At this rate, I’ll never match my dad’s accomplishments — and that’s OK. But who knows? Maybe the next time you hear from me I’ll be training for a half marathon.
Here are eight things I’ve learned while training.
1. Don’t skimp on sneakers.
I used to buy the cheapest running shoes I could find. Thirty bucks for a pair of Nikes? What a steal! I quickly discovered, however, that prioritizing cost over fit meant subjecting my feet to unsupportive, toe-crunching sneakers.
Visit a shoe specialist who can analyze your feet to help determine the right shoe for you. If that isn’t practical, find suggestions by answering a short questionnaire at runnersworld.com/shoeadvisor.
2. You will have bad days.
There have been evenings I feel unwell but somehow manage to run four miles. Conversely, there are mornings I imagine myself the pinnacle of health but struggle to jog 100 meters. While discouraging, I power through those bad days as best I can by reassuring myself they’re only temporary. And you know what? They are.
3. Go at your own pace.
My 12-minute mile doesn’t put me in the running (sorry) for any awards, but it feels right for my body. Rather than tire myself out prematurely trying to keep up with faster joggers, I focus instead on maintaining my pace. Who needs a medal, anyway?
4. Wear proper attire.
Similar to buying comfortable sneakers, spending a little extra dough on athletic wear that fits well and is made with moisture-wicking materials makes running more enjoyable. Doing so doesn’t have to be expensive, either: I consistently find great deals at big-box discount stores.
5. Rest days are crucial.
It’s important to give your body a chance to recover between runs, especially if you’re going long distances. I typically aim for three non-consecutive training sessions a week. So far, so good: I haven’t injured myself.
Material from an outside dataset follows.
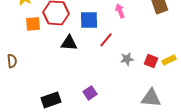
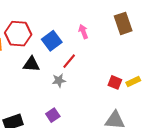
blue square: (89, 20) -> (52, 41), turned -36
gray star: (127, 59) -> (59, 80), moved

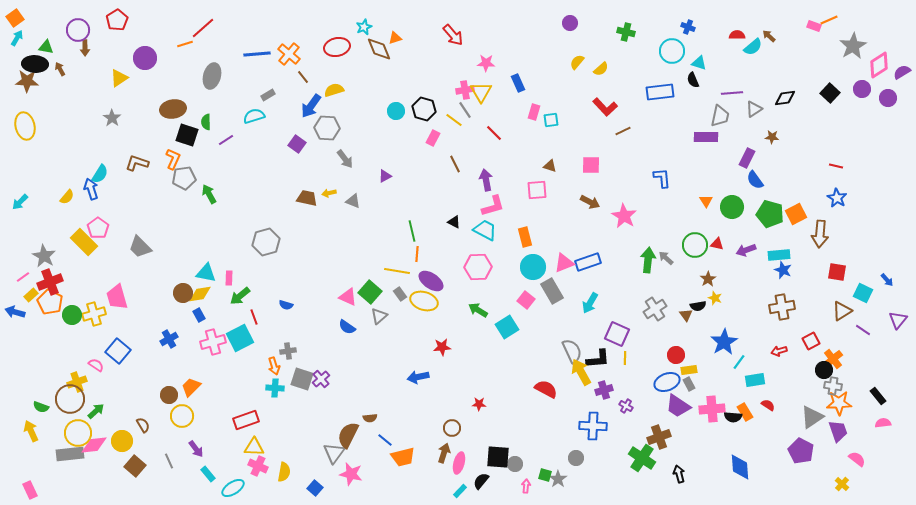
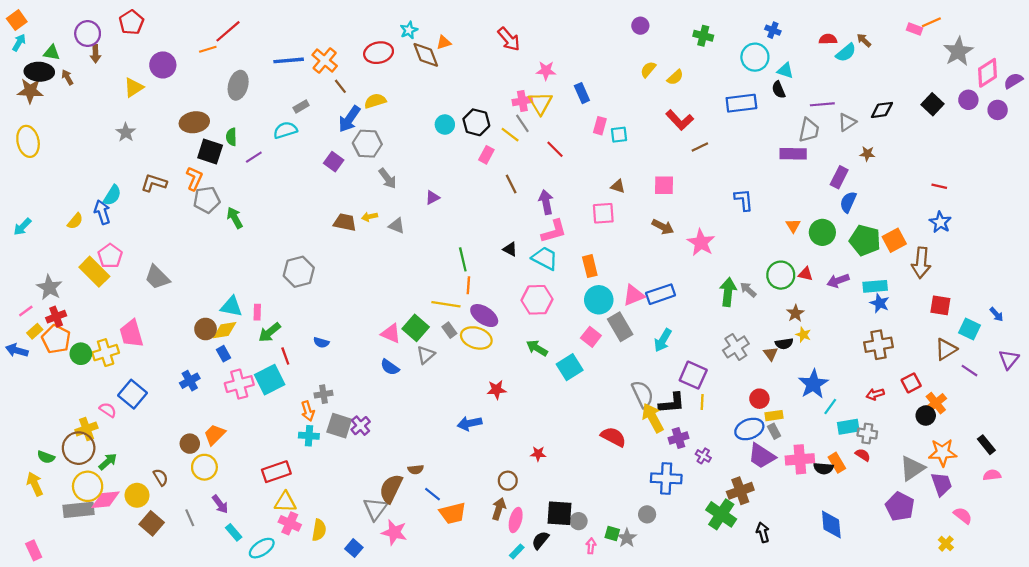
blue semicircle: (755, 180) -> (848, 202), turned 60
red cross: (50, 282) -> (56, 317), size x0.7
gray cross: (833, 386) -> (867, 433), moved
6. Be mindful of the weather.
Years ago, when I still lived at home, my dad strongly advised me never to run in temperatures above 85 degrees. One time, I ignored him — and became so dehydrated during my 3-mile jog that I seriously contemplated knocking on a stranger’s door for a glass of water. I’m lucky I made it home without fainting.
7. Consider skipping the headphones.
Listening to the Beatles’ “White Album” can make a long run more tolerable, but it also makes you less likely to hear a car coming around a bend. My dad somehow jogged a combined 576 miles without relying on an iPod. I’ll survive, too.
8. Believe in yourself.
Fellow runners have long assured me that jogging long distances is mostly a matter of willpower — and I think they’re right. If I feel tired during one of my runs, I scope out the nearest landmark and give myself permission to stop when I reach it. When I do, I find another landmark and repeat the process. Play this mental trick on yourself enough times and you’ll eventually reach your goal.